(Data records Opens)
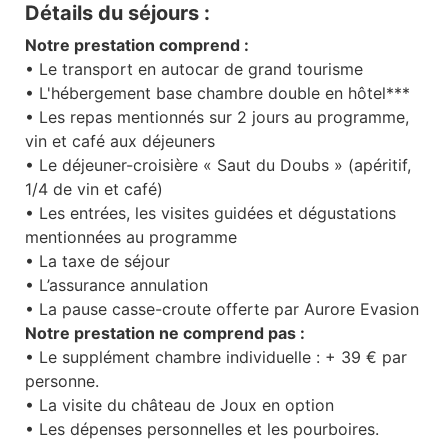
Détails du séjours :
Notre prestation comprend :
• Le transport en autocar de grand tourisme
• L'hébergement base chambre double en hôtel***
• Les repas mentionnés sur 2 jours au programme,
vin et café aux déjeuners
• Le déjeuner-croisière « Saut du Doubs » (apéritif,
1/4 de vin et café)
• Les entrées, les visites guidées et dégustations
mentionnées au programme
• La taxe de séjour
• L’assurance annulation
• La pause casse-croute offerte par Aurore Evasion
Notre prestation ne comprend pas :
• Le supplément chambre individuelle : + 39 € par
personne.
• La visite du château de Joux en option
• Les dépenses personnelles et les pourboires.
(Data records Closes)
#### Your goal
Transcribe each entry precisely as given, leaving the pictures out.

#### Result of the exercise
Détails du séjours :
Notre prestation comprend :
• Le transport en autocar de grand tourisme
• L'hébergement base chambre double en hôtel***
• Les repas mentionnés sur 2 jours au programme,
vin et café aux déjeuners
• Le déjeuner-croisière « Saut du Doubs » (apéritif,
1/4 de vin et café)
• Les entrées, les visites guidées et dégustations
mentionnées au programme
• La taxe de séjour
• L’assurance annulation
• La pause casse-croute offerte par Aurore Evasion
Notre prestation ne comprend pas :
• Le supplément chambre individuelle : + 39 € par
personne.
• La visite du château de Joux en option
• Les dépenses personnelles et les pourboires.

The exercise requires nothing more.